Cosima brings to the table on this song and other tracks a pungent Gwen Stefani/Bjork whining, weaving whimsically melodies, aching cries and angst-filled screams.  The songs on offer here all have their own eccentric attraction and tale to tell, with it mainly due to Cosima’s quirky vocal expressions. ‘Ticket’ (Sounds very Led Zeppelin I & II albums in tone) and ‘Warsong’ are two sides of the same scatty jazz hard rock fusion coin and re-introduces the familiar 1970‘s progressive music formula with a sharp twist – minus the elongated solos. Actually the solos are what could make the recording more edgy, but that could be an instalment in subsequent recordings.

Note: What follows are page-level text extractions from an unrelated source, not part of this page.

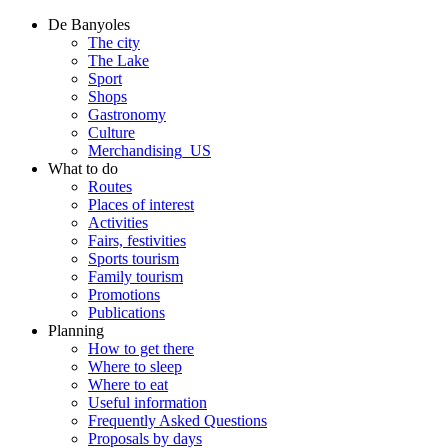
De Banyoles
The city
The Lake
Sport
Shops
Gastronomy
Culture
Merchandising_US
What to do
Routes
Places of interest
Activities
Fairs, festivities
Sports tourism
Family tourism
Promotions
Publications
Planning
How to get there
Where to sleep
Where to eat
Useful information
Frequently Asked Questions
Proposals by days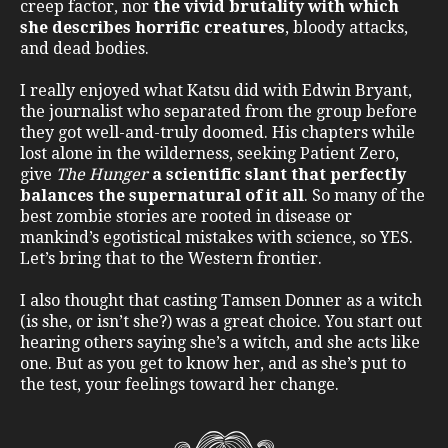
creep factor, nor
the vivid brutality with which
she describes horrific creatures
, bloody attacks,
and dead bodies.
I really enjoyed what Katsu did with Edwin Bryant,
the journalist who separated from the group before
they got well-and-truly doomed. His chapters while
lost alone in the wilderness, seeking Patient Zero,
give
The Hunger
a scientific slant that perfectly
balances the supernatural of it all
. So many of the
best zombie stories are rooted in disease or
mankind’s egotistical mistakes with science, so YES.
Let’s bring that to the Western frontier.
I also thought that casting Tamsen Donner as a witch
(is she, or isn’t she?) was a great choice. You start out
hearing others saying she’s a witch, and she acts like
one. But as you get to know her, and as she’s put to
the test, your feelings toward her change.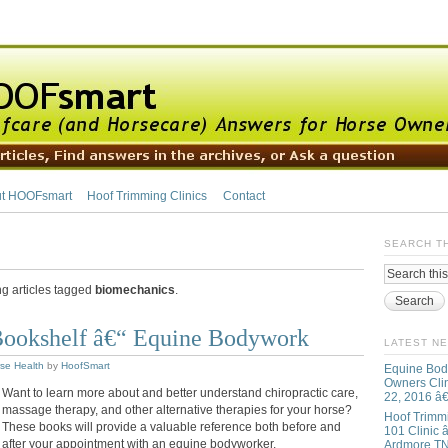
t HOOFsmart
Hoof Trimming Clinics
Contact
SEARCH T
ng articles tagged
biomechanics
.
ookshelf â€“ Equine Bodywork
LATEST N
se Health
by
HoofSmart
Equine Bod
Owners Clin
Want to learn more about and better understand chiropractic care,
22, 2016 â
massage therapy, and other alternative therapies for your horse?
Hoof Trimm
These books will provide a valuable reference both before and
101 Clinic â
after your appointment with an equine bodyworker.
Ardmore T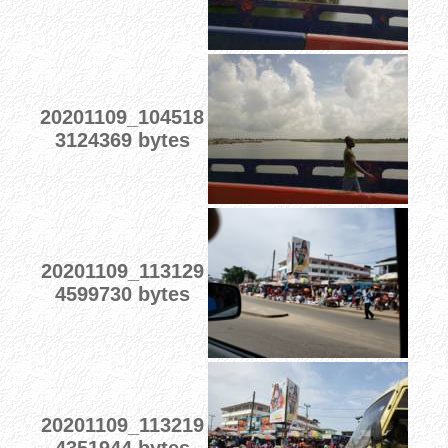
20201109_104518
3124369 bytes
20201109_113129
4599730 bytes
20201109_113219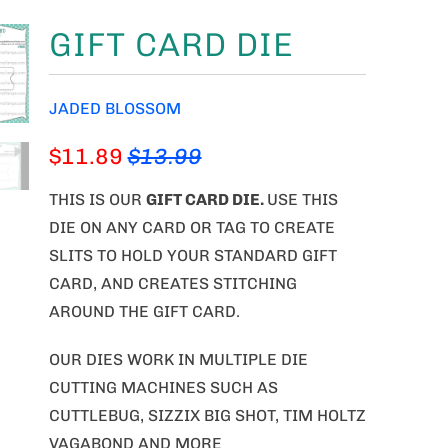
GIFT CARD DIE
JADED BLOSSOM
$11.89
$13.99
THIS IS OUR
GIFT CARD DIE
.
USE THIS
DIE ON ANY CARD OR TAG TO CREATE
SLITS TO HOLD YOUR STANDARD GIFT
CARD, AND CREATES STITCHING
AROUND THE GIFT CARD.
OUR DIES WORK IN MULTIPLE DIE
CUTTING MACHINES SUCH AS
CUTTLEBUG, SIZZIX BIG SHOT, TIM HOLTZ
VAGABOND AND MORE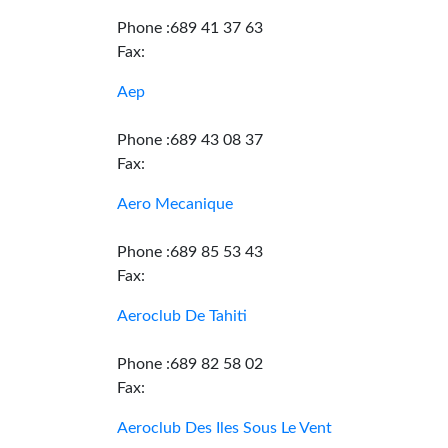
Phone :689 41 37 63
Fax:
Aep
Phone :689 43 08 37
Fax:
Aero Mecanique
Phone :689 85 53 43
Fax:
Aeroclub De Tahiti
Phone :689 82 58 02
Fax:
Aeroclub Des Iles Sous Le Vent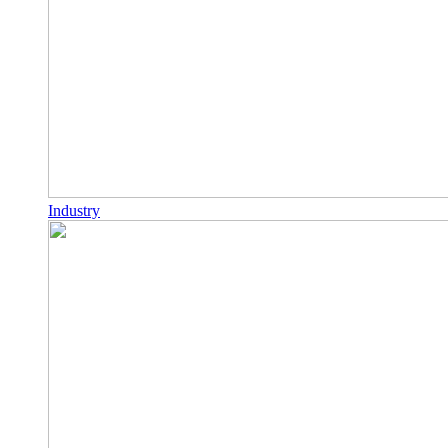
Industry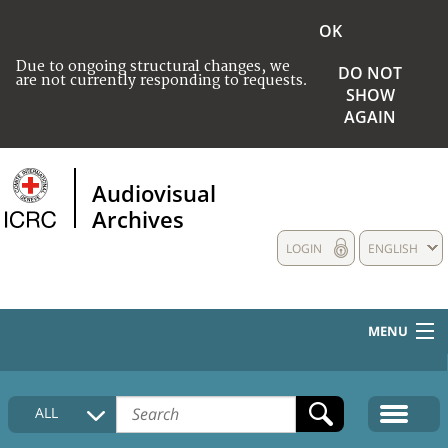
OK
Due to ongoing structural changes, we
DO NOT
are not currently responding to requests.
SHOW
AGAIN
Audiovisual
Archives
LOGIN
ENGLISH
MENU
HOME
ALL
COLLECTIONS DESCRIPTION
MEDIA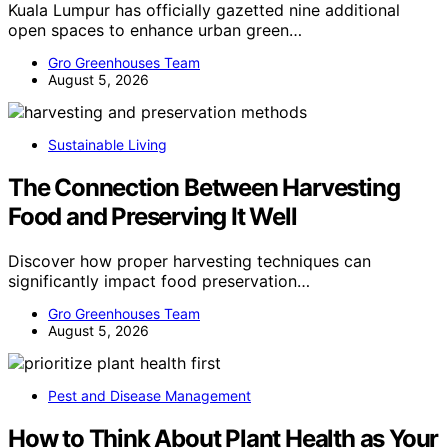
Kuala Lumpur has officially gazetted nine additional
open spaces to enhance urban green…
Gro Greenhouses Team
August 5, 2026
Sustainable Living
The Connection Between Harvesting
Food and Preserving It Well
Discover how proper harvesting techniques can
significantly impact food preservation…
Gro Greenhouses Team
August 5, 2026
Pest and Disease Management
How to Think About Plant Health as Your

‘Order’ feels like early Artic Monkeys ska-skanking with The Clash, the soulful ‘Salt Shaker’ sounds like Cosima giving a guilt stab and pain relief at leaving family behind in her coastal hometown, and maybe a grudge with local religious and drunken hangouts she says “Those happy-holy-heinous houses/ They spread out and out for mileses/I’d rather give my two good playing hands/than to stay in that hot climate with every one of those men/They’ll forgive me when they’re dead/They’ll forgive me when they’re dead and gone”. The reverb drenched ‘Lowlands’ calmly sidesteps allowing the surreal dreamy to light irritable overtones on the guitars to ring out.  Last but not least number ‘Hymn’ is an emotional stuck loop rhythmic carousel caught in a steady moving shoegaze vortex of guitar strata.

A few listens maybe advised for some of us to appreciate and digest Hard Hold’s multifarious rhythmic and harmonic complexities. As this is a band carving their own identity alongside Hiatus Kaiyote, and are simultaneously introducing a new generation of Pop, Rock and R&B listeners to explore seemingly elitist musical avenues. In doing so, Jaala have paved the way for up and coming artists to assist in breaking down the walls of mediocrity, to usher in a brave new musical world.